Influence of Asymmetric Contact Form on Contact Resistance and Schottky Barrier, and Corresponding Applications of Diode.

Abstract

We have fabricated carbon nanotube and MoS2 field-effect transistors with asymmetric contact forms of source-drain electrodes, from which we found the current directionality of the devices and different contact resistances under the two current directions. By designing various structures, we can conclude that the asymmetric electrical performance was caused by the difference in the effective Schottky barrier height (ΦSB) caused by the different contact forms. A detailed temperature-dependent study was used to extract and compare the ΦSB for both contact forms of CNT and MoS2 devices; we found that the ΦSB for the metal-on-semiconductor form was much lower than that of the semiconductor-on-metal form and is suitable for all p-type, n-type, or ambipolar semiconductors. This conclusion is meaningful with respect to the design and application of nanomaterial electronic devices.
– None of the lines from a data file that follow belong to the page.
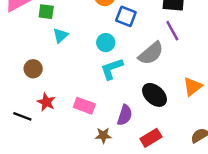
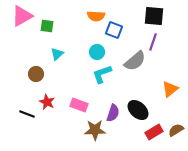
purple line: (172, 31) -> (153, 42), turned 48
cyan triangle: (60, 35) -> (57, 54), moved
black ellipse: (154, 95) -> (138, 110), moved
brown star: (103, 135) -> (95, 130), size x1.5
red rectangle: (151, 138) -> (154, 132), moved

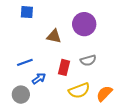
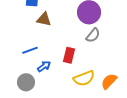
brown triangle: (54, 36) -> (44, 19), moved
gray semicircle: (88, 60) -> (93, 35), moved, turned -35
Additionally, using the difference in barrier height caused by the contact forms, we have also proposed and fabricated Schottky barrier diodes with a current ratio up to 104; rectifying circuits consisting of these diodes were able to work in a wide frequency range. This design avoided the use of complex chemical doping or heterojunction methods to achieve fundamental diodes that are relatively simple and use only a single material; these may be suitable for future application in nanoelectronic radio frequency or integrated circuits.